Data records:
--------------------

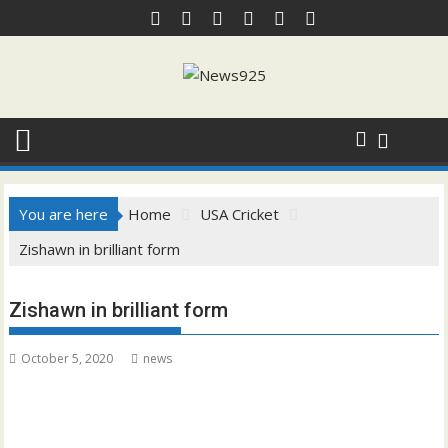
Skip
to
content
You are here
Home
USA Cricket
Zishawn in brilliant form
Zishawn in brilliant form
October 5, 2020
news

--------------------

» **What to work on**:
Could you set down the records above exactly, skipping any picture?

» **Answer to this problem**:
Skip
to
content
You are here
Home
USA Cricket
Zishawn in brilliant form
Zishawn in brilliant form
October 5, 2020
news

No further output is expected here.